The shocking aspect was the company name, ahem, law firm name, attached to the opening: Latham & Watkins. Talk about prestige! And they want to hire a Social Media Specialist? Just one Social Media Specialist? My curiosity got the better of me so I opened the link on my Android. As I said, my curiosity got the better of me, and no, I was not driving at the time.
What immediately struck me was that the description did not start with the responsibilities of the position, but rather the position’s compensation. After all, if you are going to hire the best and the brightest, you wouldn’t want them to assume you’re hiring them for free.
Granted, that may just be their job opening template, and will certainly cater to people who are involved in social media simply to make money. All snarkiness aside, though, it is interesting that a BigLaw firm is actively looking for a Social Media Specialist.

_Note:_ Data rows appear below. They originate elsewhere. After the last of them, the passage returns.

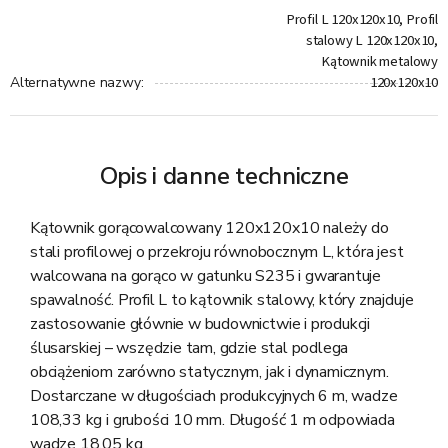
Profil L 120x120x10, Profil
stalowy L 120x120x10,
Kątownik metalowy
120x120x10
Alternatywne nazwy
:
Opis i danne techniczne
Kątownik gorącowalcowany 120x120x10 należy do
stali profilowej o przekroju równobocznym L, która jest
walcowana na gorąco w gatunku S235 i gwarantuje
spawalność. Profil L to kątownik stalowy, który znajduje
zastosowanie głównie w budownictwie i produkcji
ślusarskiej – wszędzie tam, gdzie stal podlega
obciążeniom zarówno statycznym, jak i dynamicznym.
Dostarczane w długościach produkcyjnych 6 m, wadze
108,33 kg i grubości 10 mm. Długość 1 m odpowiada
wadze 18,05 kg.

I imagine there was some debate about calling the position “specialist.” However, being able to formulate “a comprehensive social media approach that is integrated with the firm’s public relations and marketing endeavors, as well as supporting the development of the firm’s social media policies and governance” no doubt requires such specialist skills. And this is a respected law firm we’re talking about, so reputation management will no doubt be paramount. More so, I’d suspect, in light of Aflac and Chrysler. Social media backfiring, indeed.
The job description implies they’ve given some thought to the Social Media Specialist position. It doesn’t read quite like many other job descriptions for that or similar positions. It also implies they’re currently active in social media, which is up for debate. They have a Facebook Page, which is currently the firm’s Wikipedia entry. There are a couple others that are empty community pages. They have a Twitter handle, but 0 tweets. As of this posting, anyway. A search of “Latham Wakins” turns up attorneys there who tweet. Given the number of disgruntled attorneys in this economy, and the attorneys (disgruntled and otherwise) on social media, you kind of have to wonder who they will ultimately hire. The job description says nothing about having a legal background. They’re looking for what you’d expect: PR/Communications. Kind of wonder, though, what chances a lawyer-turned-pr-communications pro would have.
Take a few minutes and read the Social Media Specialist job description yourself. If nothing else, it offers a glimpse into what the future may hold for non-legal jobs. To some, that may mean “career transition.”